The two countries are said to harbor resentment at being overruled recently in interior ministers’ decision on the EU’s asylum and migration pact. “There was a migration war going on in the conference room,” Hungarian Prime Minister Viktor Orban said before the summit. “It was a fight for freedom, not a revolt!” he described Hungary and Poland’s refusal at the summit to approve the European Union’s latest asylum plans.

Estonian Prime Minister Kaja Kallas noted “bitterness over the debates on migration in 2015” at the height of the refugee crisis. “But I think we should move on,” Kallas said. It is not really clear what Hungary wants.

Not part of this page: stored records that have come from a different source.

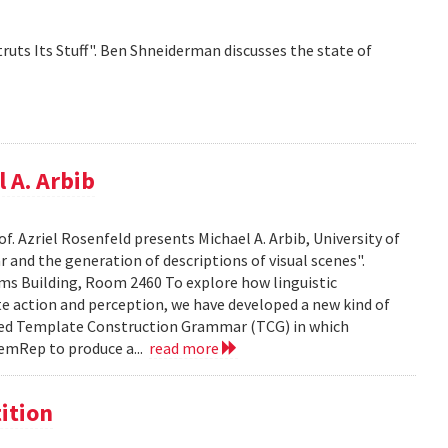
ruts Its Stuff". Ben Shneiderman discusses the state of
 A. Arbib
f. Azriel Rosenfeld presents Michael A. Arbib, University of
and the generation of descriptions of visual scenes".
liams Building, Room 2460 To explore how linguistic
e action and perception, we have developed a new kind of
led Template Construction Grammar (TCG) in which
emRep to produce a...
read more
ition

Otherwise “broad consensus”
Latvian Prime Minister Krisjanis Karins reiterated that the leaders agreed that the focus in the future should not be on migrants already in the EU, but on migrants outside the borders. “There is broad consensus on that.”

Slovenian Prime Minister Robert Golob has made a similar statement. “Hungary in particular has stated categorically that they do not want the migration issue mentioned at all,” he said.

In the asylum dispute, the interior ministers took a majority decision in early June that Poland and Hungary did not support. This stipulates that the acceptance of refugees in the future should no longer be voluntary, but mandatory. Countries that do not want to take in refugees should pay compensation.

Poland demands independent decision
Poland is now demanding that each EU country decide for itself how it supports countries with particularly high migration rates. The admission of those seeking protection should be voluntary, according to a Polish text proposal for the summit statement, which was available to the German news agency.

On the other hand, the summit made vague security commitments for Ukraine for the long-term future. Nehammer had clearly rejected the demands of numerous heads of state and government for more binding “security guarantees for Ukraine” at the EU summit in Brussels. “It is clear to us as neutral states that this cannot exist,” he said on Thursday. Nehammer did not want to comment on the ongoing consultation on Friday morning. China and its economic situation are also on the agenda of the summit.